A dedicated teetotaller, Pearson had a particular loathing for the drink, and those that supplied it, and nowhere is this more obvious than in his description of tavern keepers. Those in this particular occupation tended to die young: of consumption, through violence or dissipation. Perhaps the most telling example is John Blair, aged 46. Blair died in 1865 and was described in Pearson’s remarks as, "formerly Carpenter. Took to Tavern keeping + drink. Became insane and fell into the River. Knew him when a prosperous man." Pearson would further elucidate on the unacceptable nature and multitude of taverns in his book: "the number of taverns for the population was exceedingly large … there were about 300 licenses during the sixties … or about one [tavern] to every 166 persons." Yet, while certainly the most prominent, tavern keepers were not the only ones to be defined by dissipation. Pearson noted 38-year-old, John Roddy, a constable who died in 1863, "died in Lunatic Asylum but once a man of wealth + strong constitution but through dissipation lost all." Pearson even tied dissipation to significant events, including the last ever public hanging in the city. Maurice Malone, who died at 26 years old of unstated causes, had served as a witness against members of his own gang - the Brooks Bush Gang - for the notorious murder of John Sheridan Hogan who was found dead in the River Don. James Brown, the leader of the gang, was hanged in 1862 for the crime and less than a year later Pearson would pass judgement on Malone, "knew him from a boy. Always dissipated one of the Brooks Bush Gang."
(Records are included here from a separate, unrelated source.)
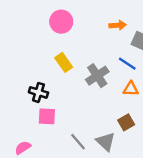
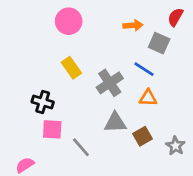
gray line: (78, 142) -> (81, 147), moved
gray triangle: (106, 142) -> (115, 123), moved, turned -45

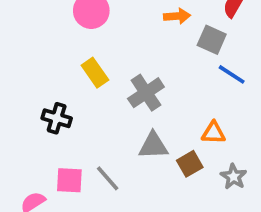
blue line: (144, 69) -> (232, 74), moved
orange triangle: (148, 98) -> (213, 133), moved
pink square: (52, 129) -> (69, 180), moved

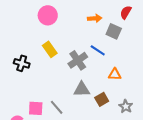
blue line: (232, 74) -> (98, 50), moved
black cross: (57, 118) -> (22, 63), moved
orange triangle: (213, 133) -> (115, 74), moved

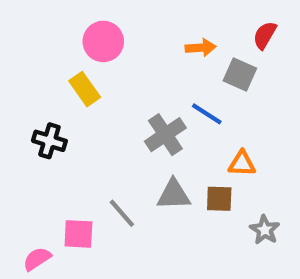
yellow rectangle: (50, 49) -> (85, 89), moved
brown square: (102, 99) -> (219, 199), moved, turned 32
gray line: (57, 107) -> (122, 213), moved

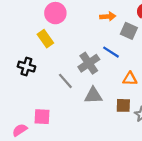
brown square: (219, 199) -> (123, 105), moved
gray line: (122, 213) -> (65, 81), moved

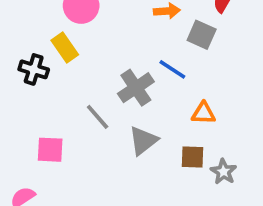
black cross: (26, 67) -> (34, 69), moved
gray triangle: (93, 95) -> (143, 141), turned -36
pink square: (42, 117) -> (50, 150), moved

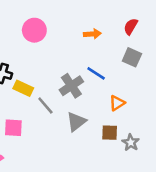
gray square: (202, 35) -> (132, 57), moved
yellow rectangle: (65, 48) -> (23, 88), moved, turned -30
orange triangle: (203, 113) -> (117, 103), turned -35

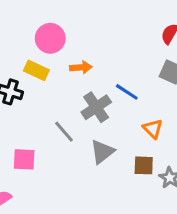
orange arrow: (92, 34) -> (81, 67), moved
yellow rectangle: (23, 88) -> (36, 70), moved
orange triangle: (117, 103) -> (153, 129), turned -42

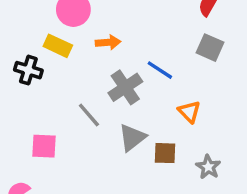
brown square: (144, 165) -> (165, 153), moved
Similarly, well-known figures were not immune from proclamations of their supposed dissipation. Ned Hanlan, a professional and world renown rower from Toronto, received the description, "champion oarsman of the world. Dissipated in later years" when he died in 1908 at the age of 52. Likewise, Major Hampden Zane Churchill Cockburn. A hero of the Boer War, a recipient of the Victoria Cross, and a graduate of Upper Canada College, he had been memorialized by the Ottawa Journal as one of "Toronto’s worthiest sons." Yet for Pearson morality was on par, if not more important, than historical fame, "Son of G.R.R Cockburn. Victoria Cross. Dissipated."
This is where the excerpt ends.